Queste considerazioni sono solo preliminari rispetto alla critica dello sviluppismo energetico. Infatti, i dati indicano che sicuramente esiste un effetto saturazione, e probabilmente anche un effetto negativo dell'abbondanza energetica. Ma questi dati raccontano soltanto dell'esistente, non del possibile. Esistono notevoli margini di miglioramento tecnico (efficienza), e di riduzione dei consumi grazie a stili di vita diversi (sobrietà). Su quest'ultimo fattore, gli stili di vita, è lecito lo scetticismo perché non è detto che si realizzeranno gli auspicati cambiamenti. Ma comunque sappiamo che i miglioramenti possibili in termini di efficienza sono grandi, e sono anche in grado di assorbire effetti rimbalzo. Per esempio, nei trasporti, che rappresentano un terzo dei consumi energetici, lo spreco energetico imputabile alla attuale tecnologia, i motori a combustione interna, rappresenta circa i due terzi del consumo (si veda questo post). Quindi, un potenziale di riduzione di circa il 20% del totale. Sommando i possibili risparmi negli altri settori si può mostrare come un'alta qualità della vita, non vincolata dalla scarsità energetica, sia ottenibile con 1,5 tep pro capite. Come riferimento, l'Italia è oggi a 2,8 tep. La priorità dovrebbe essere su come estrarre energia da questi giacimenti di risparmio, e su come rendere sostenibile il rimanente, emancipandoci dalla dipendenza dagli idrocarburi.  Di trivelle e megacentrali ne hanno bisogno solo i lobbisti fossili.
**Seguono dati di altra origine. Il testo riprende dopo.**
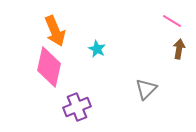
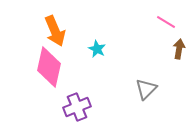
pink line: moved 6 px left, 1 px down
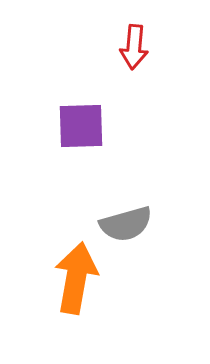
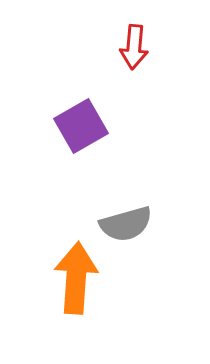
purple square: rotated 28 degrees counterclockwise
orange arrow: rotated 6 degrees counterclockwise
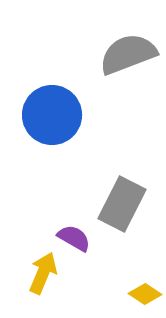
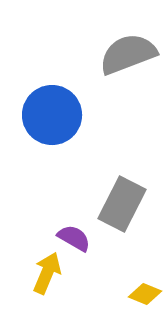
yellow arrow: moved 4 px right
yellow diamond: rotated 12 degrees counterclockwise
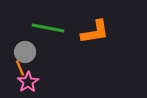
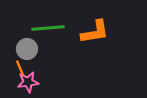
green line: rotated 16 degrees counterclockwise
gray circle: moved 2 px right, 3 px up
pink star: rotated 25 degrees clockwise
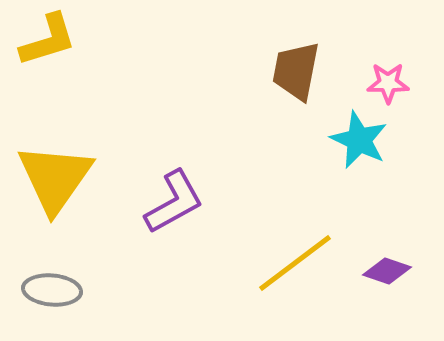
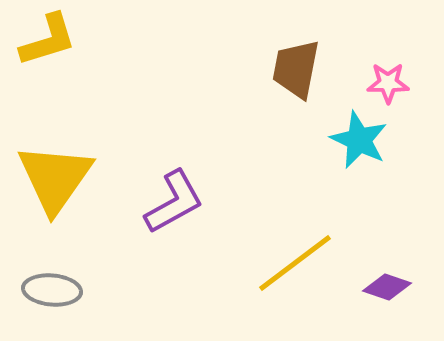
brown trapezoid: moved 2 px up
purple diamond: moved 16 px down
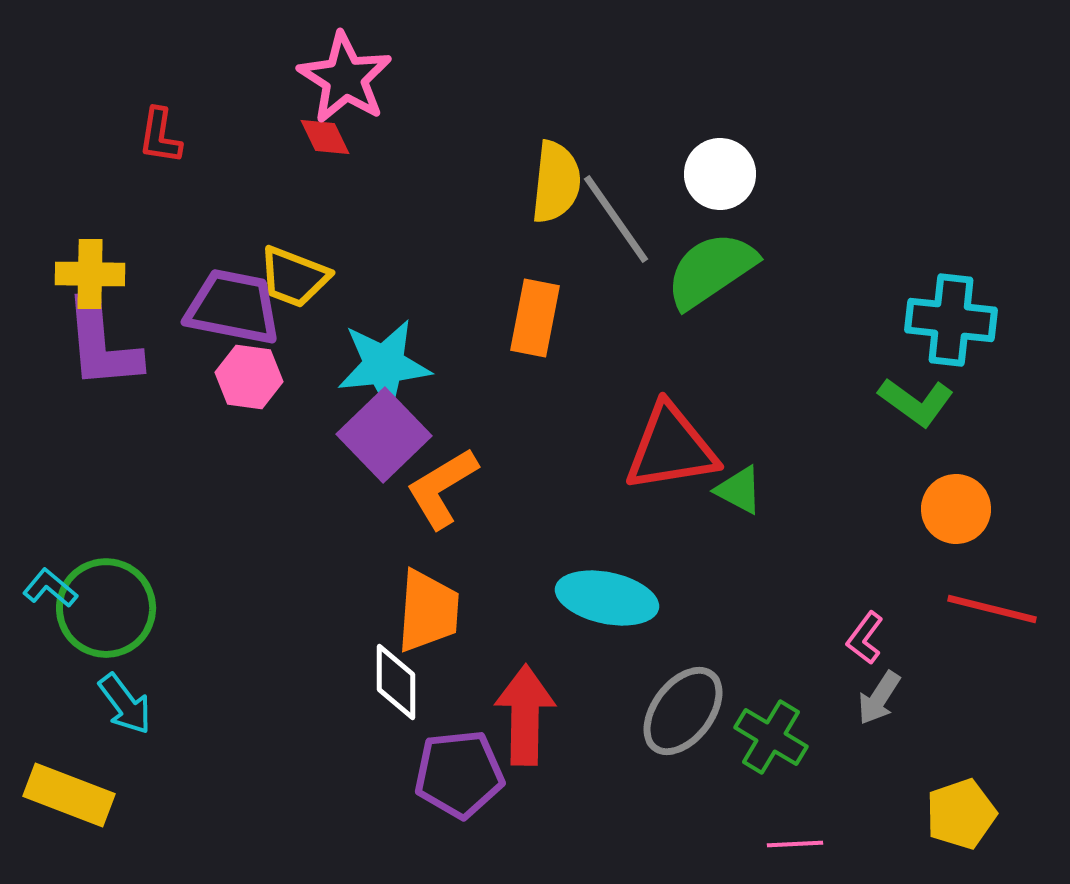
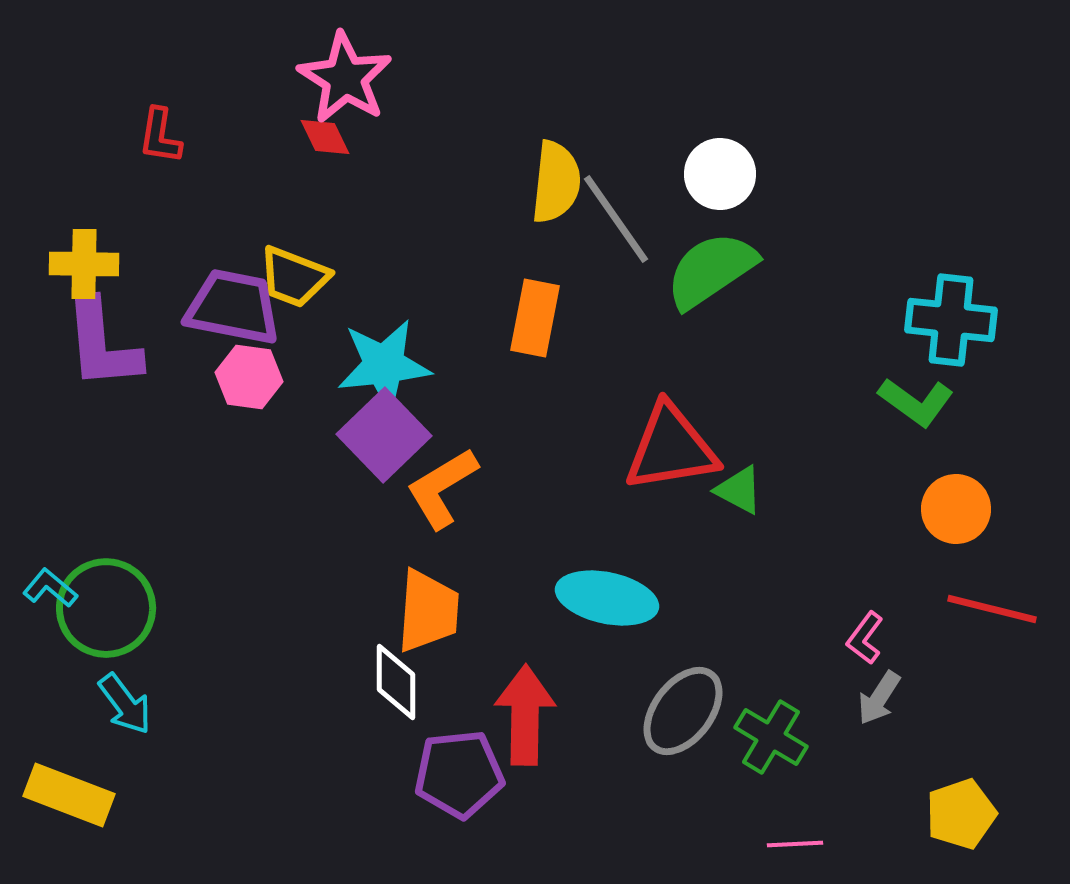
yellow cross: moved 6 px left, 10 px up
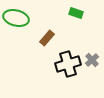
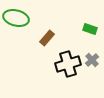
green rectangle: moved 14 px right, 16 px down
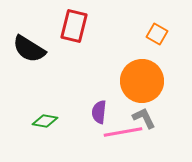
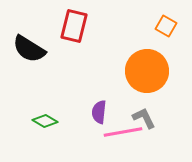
orange square: moved 9 px right, 8 px up
orange circle: moved 5 px right, 10 px up
green diamond: rotated 20 degrees clockwise
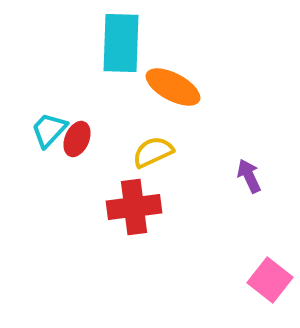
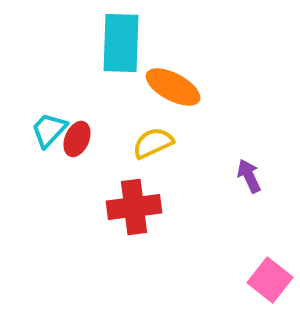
yellow semicircle: moved 9 px up
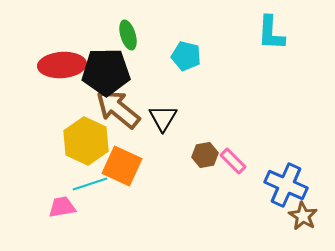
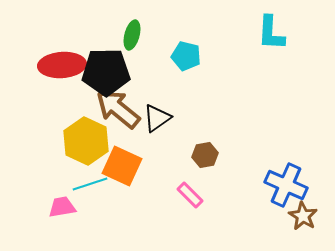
green ellipse: moved 4 px right; rotated 32 degrees clockwise
black triangle: moved 6 px left; rotated 24 degrees clockwise
pink rectangle: moved 43 px left, 34 px down
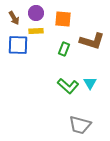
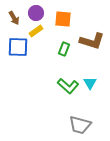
yellow rectangle: rotated 32 degrees counterclockwise
blue square: moved 2 px down
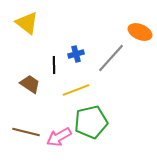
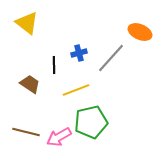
blue cross: moved 3 px right, 1 px up
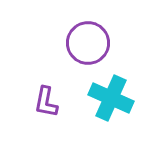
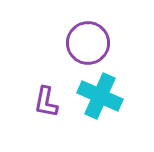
cyan cross: moved 11 px left, 2 px up
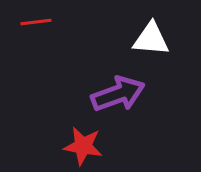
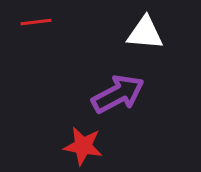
white triangle: moved 6 px left, 6 px up
purple arrow: rotated 8 degrees counterclockwise
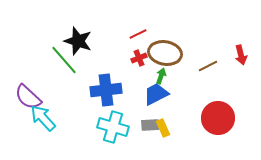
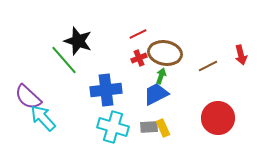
gray rectangle: moved 1 px left, 2 px down
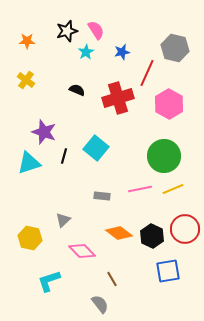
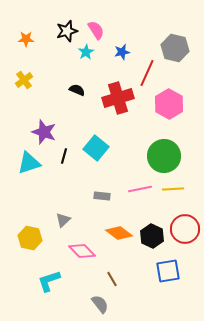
orange star: moved 1 px left, 2 px up
yellow cross: moved 2 px left; rotated 18 degrees clockwise
yellow line: rotated 20 degrees clockwise
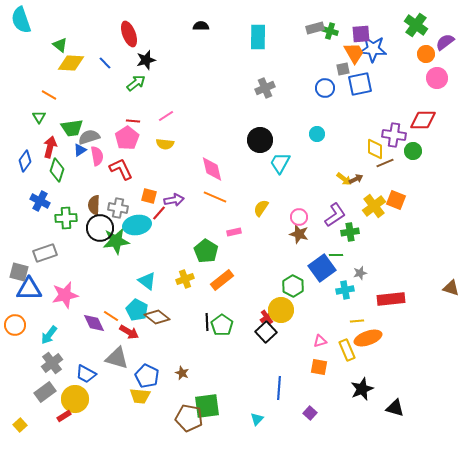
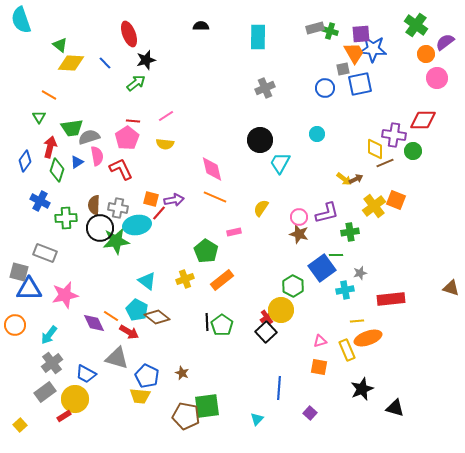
blue triangle at (80, 150): moved 3 px left, 12 px down
orange square at (149, 196): moved 2 px right, 3 px down
purple L-shape at (335, 215): moved 8 px left, 2 px up; rotated 20 degrees clockwise
gray rectangle at (45, 253): rotated 40 degrees clockwise
brown pentagon at (189, 418): moved 3 px left, 2 px up
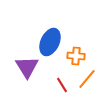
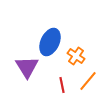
orange cross: rotated 30 degrees clockwise
orange line: moved 1 px right, 2 px down
red line: rotated 21 degrees clockwise
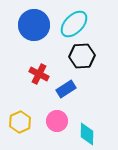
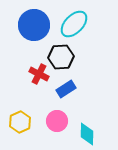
black hexagon: moved 21 px left, 1 px down
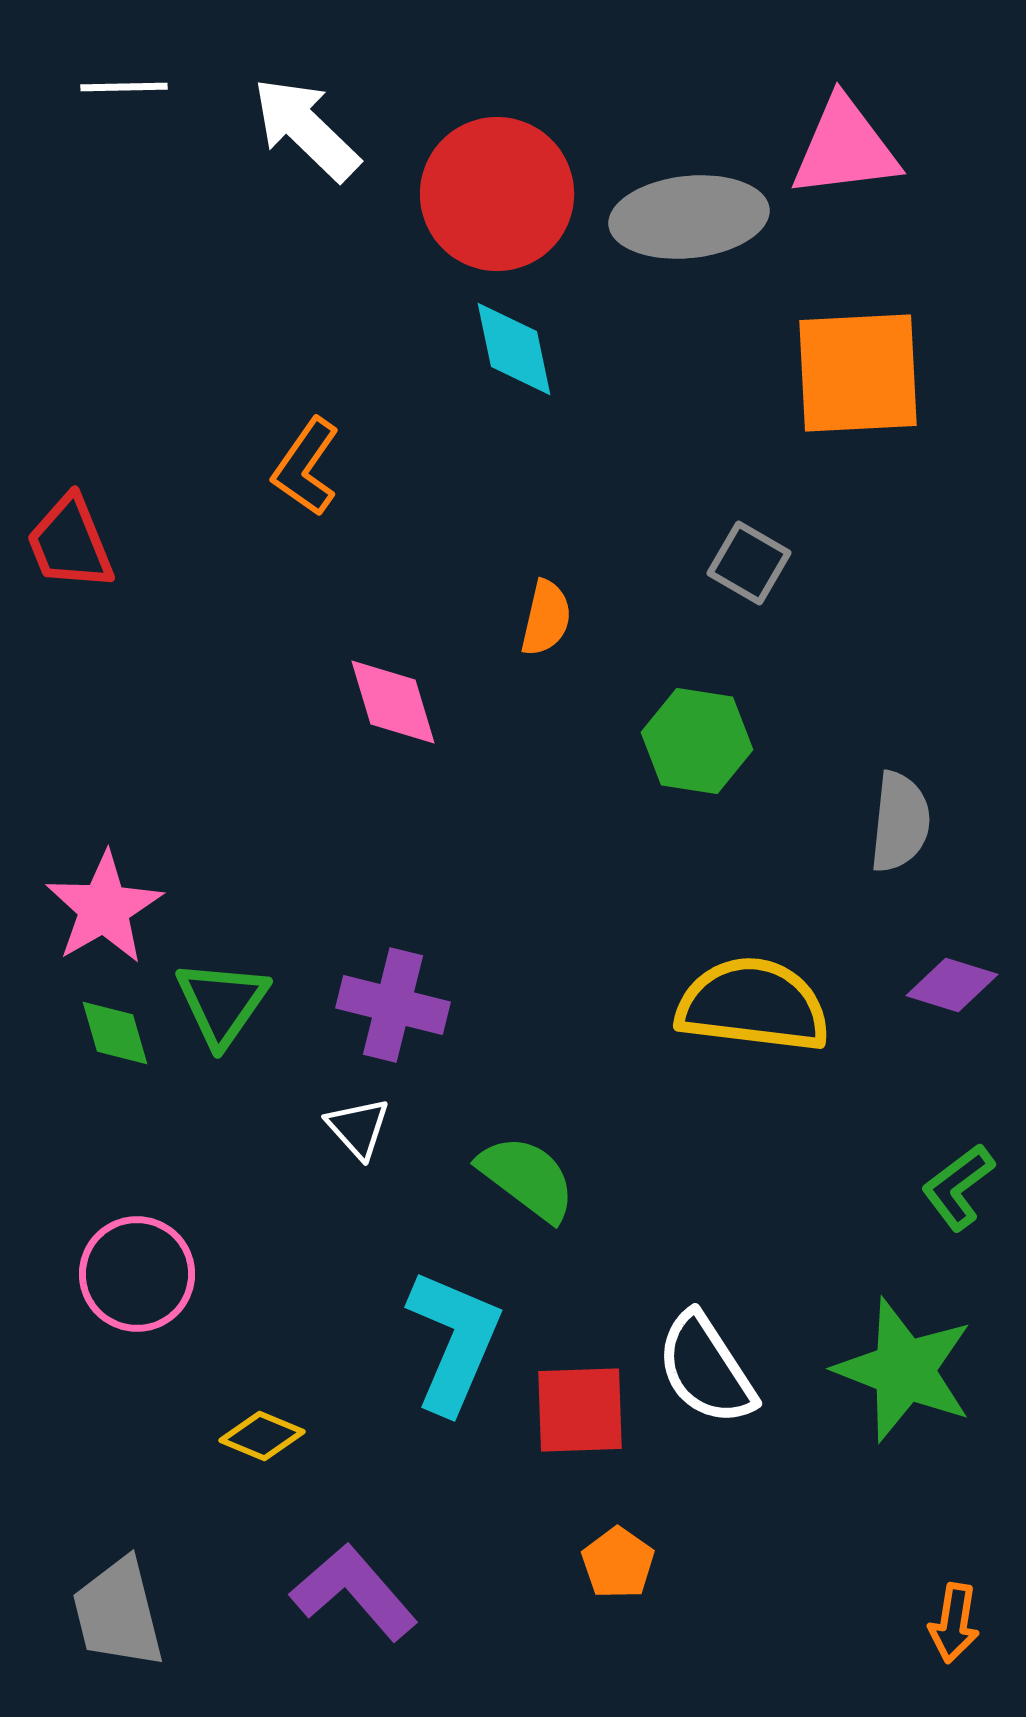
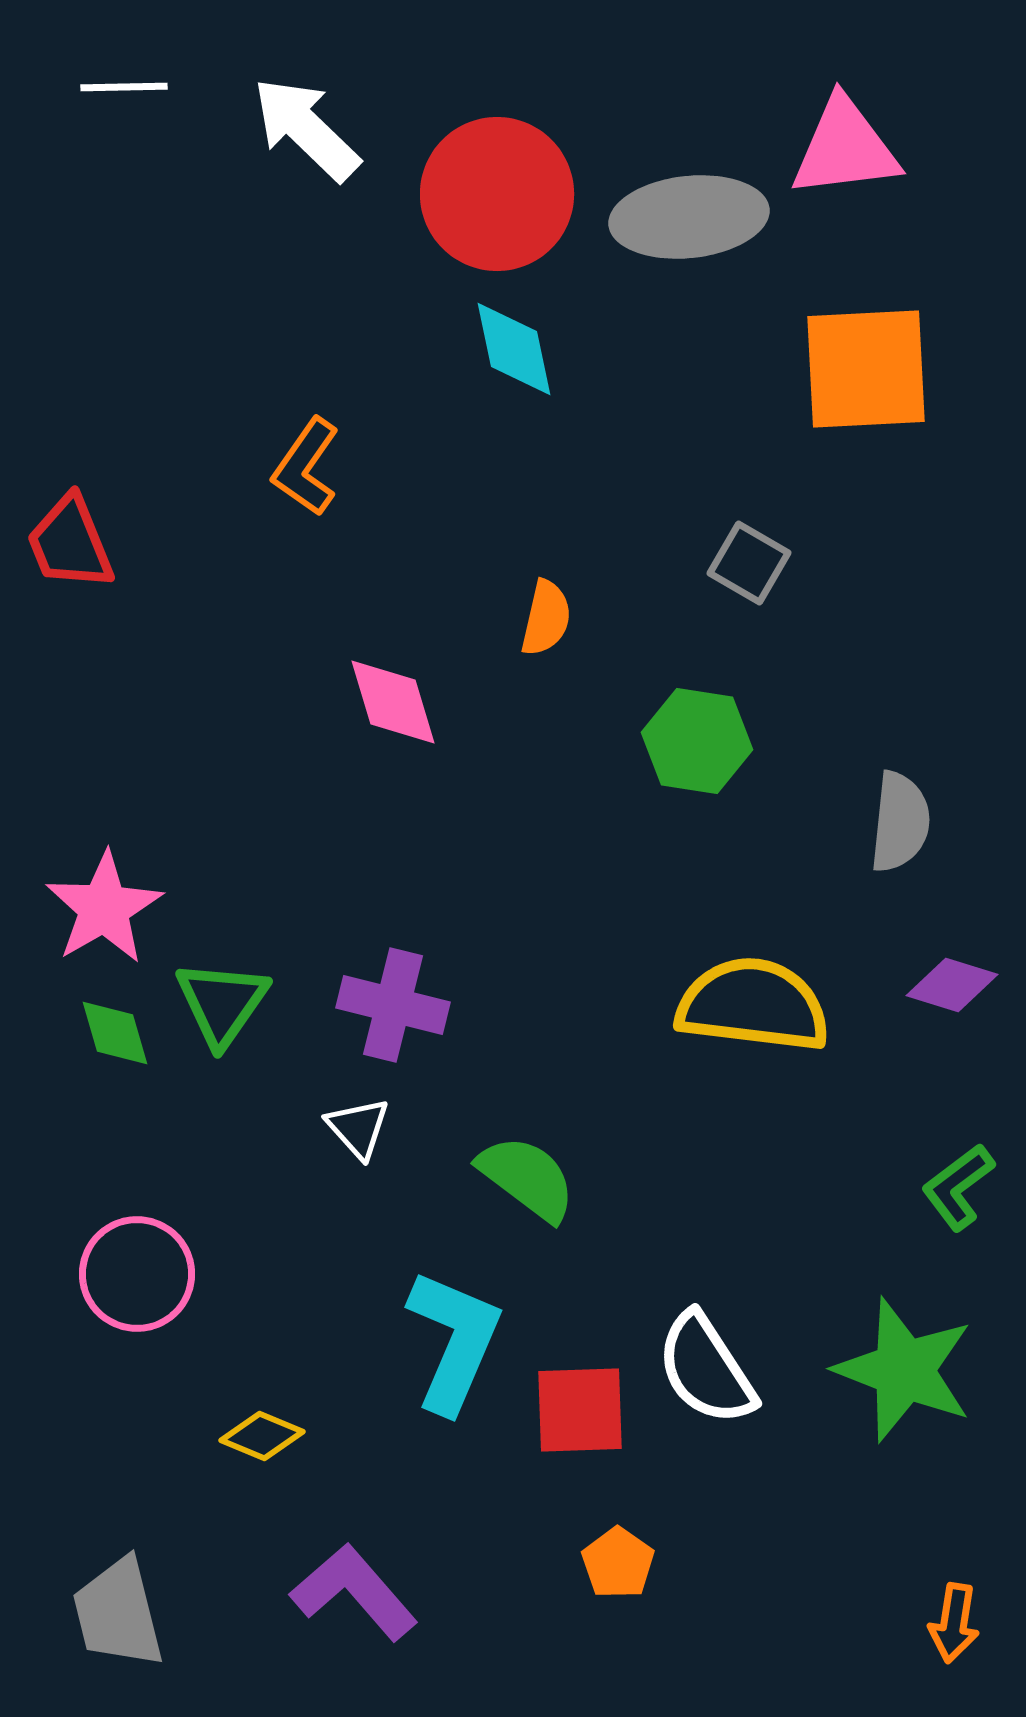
orange square: moved 8 px right, 4 px up
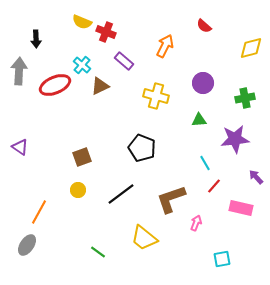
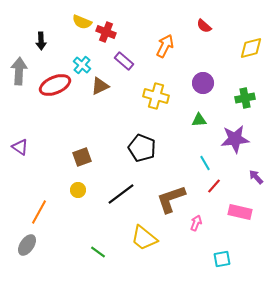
black arrow: moved 5 px right, 2 px down
pink rectangle: moved 1 px left, 4 px down
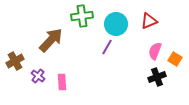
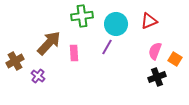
brown arrow: moved 2 px left, 3 px down
pink rectangle: moved 12 px right, 29 px up
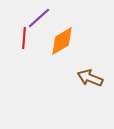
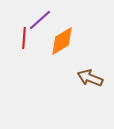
purple line: moved 1 px right, 2 px down
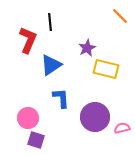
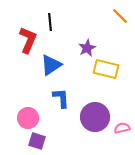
purple square: moved 1 px right, 1 px down
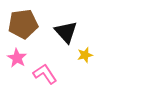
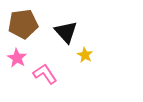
yellow star: rotated 28 degrees counterclockwise
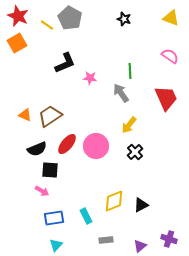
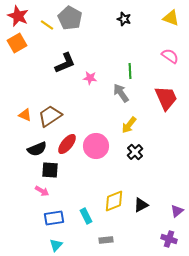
purple triangle: moved 37 px right, 35 px up
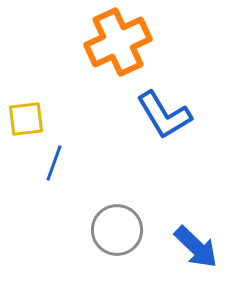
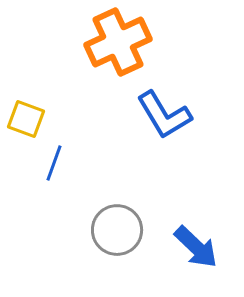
yellow square: rotated 27 degrees clockwise
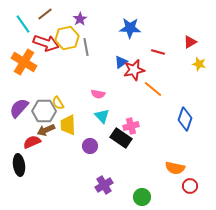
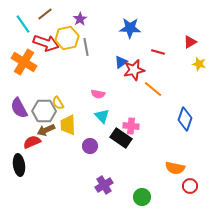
purple semicircle: rotated 70 degrees counterclockwise
pink cross: rotated 21 degrees clockwise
Speriamo presto di poter cambiare anche le unità di misura del dibattito energetico. Fino ad oggi, a causa del ruolo predominante del petrolio, l'unità di riferimento  è il tep. Nell'auspicata transizione guidata da solare-eolico, rinnovabili elettriche, l'unità di misura sarà il kWh (il valore 1,5 tep  corrisponde a circa 17500 kWh).